British writer Arthur Conan Doyle
In 1916, the prolific writer Arthur Conan Doyle’s son, Kingsley was deeply wounded while fighting the war in France. Consequently, he came down with the Influenza in one of the hospital camps and died of pneumonia induced by the strain in 1918. After losing his son, Doyle stopped writing fiction and leaned towards Spiritualism. He attended modern séances to communicate with his son. While on a lecture tour in 1922, Doyle told a reporter that, “I have many times spoken with my son.”
“You see, a so-called dead man goes to a happier plane,” asserted Doyle. “There is no crime, no sordidness, and it is many, many times happier.” Doyle also lost his younger brother to the Flu in 1919.
English writer Virginia Woolf
“Influenza, which rages all over the place, has come next door… Rain for the first time for weeks today and a funeral next door; dead of influenza,” wrote Virginia Woolf in her diary in 1918.
The writer had several bouts of the disease in 1918 and was advised bed rest for eight days.

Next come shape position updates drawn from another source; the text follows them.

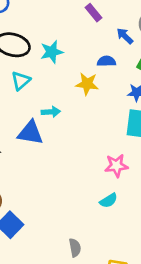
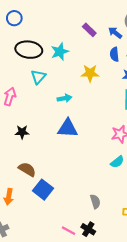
purple rectangle: (94, 13) -> (89, 30), moved
blue semicircle: (106, 61) -> (114, 54), moved, turned -88
blue triangle: (30, 133) -> (68, 128), moved

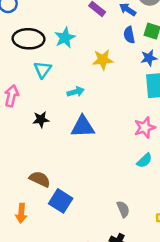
black star: (22, 132) -> (41, 119), moved

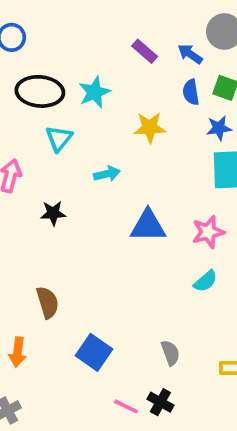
blue triangle: (83, 127) -> (148, 226), moved
brown semicircle: (40, 179) -> (48, 302), turned 45
blue square: (61, 201) -> (94, 352), moved

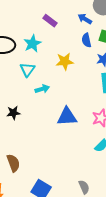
purple rectangle: (145, 51) -> (50, 21), moved
cyan triangle: (59, 138) -> (27, 70), moved

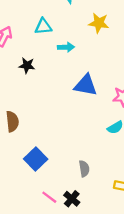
cyan triangle: (27, 70) -> (43, 26), moved, turned 35

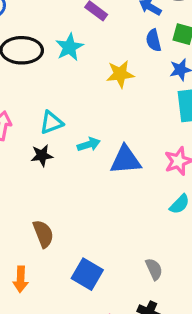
cyan triangle: (43, 26) -> (51, 123), moved
cyan arrow: (66, 47) -> (89, 144), moved

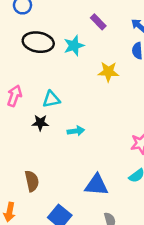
cyan arrow: (89, 144) -> (76, 131), moved
blue triangle: (125, 160) -> (96, 185), moved

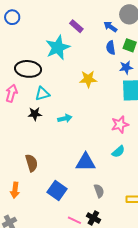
black ellipse: (38, 42) -> (28, 69), moved
cyan star: (74, 46) -> (58, 47), size x1.4
yellow star: (108, 72) -> (88, 79), moved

She also wrote an essay On being ill where she chronicles the mental effects of the disease.
Bohemian novelist Franz Kafka
Franz Kafka contracted the flu in Prague in October 1918. From his sickbed he witnessed the fall of the Austro-Hungarian Empire through his window. “Getting the fever as a subject of the Habsburg monarchy and recovering from it as a citizen of a Czech democracy was certainly overwhelming, but also a little comical,” wrote his biographer.
The history of war and the history of disease are not parallel histories. They meander but they meet- in shared experiences, art and literature. Thereby promising an eternal presence in words and artistic expression.